I found this study to be very enlightening. The preciseness and care used in designing the
experiments helps me appreciate how careful one needs to be in designing any experiment if one
expects reliable outcomes. The idea of incorporating a high interest medium (cartoons) into the
curriculum is also appealing. I am interested in the role that cartoons, comic strips, and humor
can play in the teaching of science, and this article has motivated me to take a closer look at the
potential these mediums could have in lesson design and “alternative assessment” (p.1652). One
other factor that the study addressed, “stimulating debate about observations of phenomena,” (p.
1662) was a bit convicting. It made me reflect on how seldom my students are allowed the
opportunity to “debate” with one another on what they think is going on in an experiment or
observation—usually they are being told what to look for.
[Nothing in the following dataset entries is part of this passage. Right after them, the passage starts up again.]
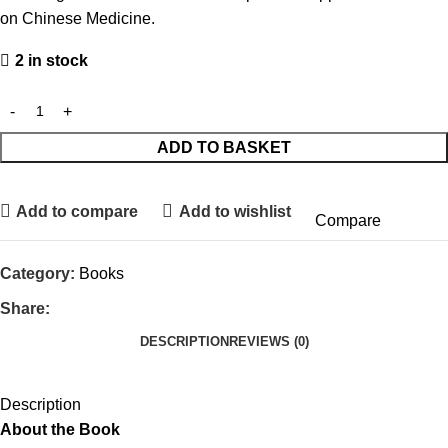
on Chinese Medicine.
2 in stock
ADD TO BASKET
Add to compare
Add to wishlist
Compare
Category:
Books
Share:
DESCRIPTION
REVIEWS (0)
Description
About the Book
It is apparent that one can get too
comfortable with what one has always done, and miss out on the potential that comes with
introducing new approaches and new ideas.
References
Perales-Palacios, F. J., & Vilchez-Gonzalez, J. M. (2005). The teaching of physics and cartoons:
Can they be interrelated in secondary education? International Journal of Science Education,
27(14), 1647-1670. Retrieved September 21, 2006, from ERIC database.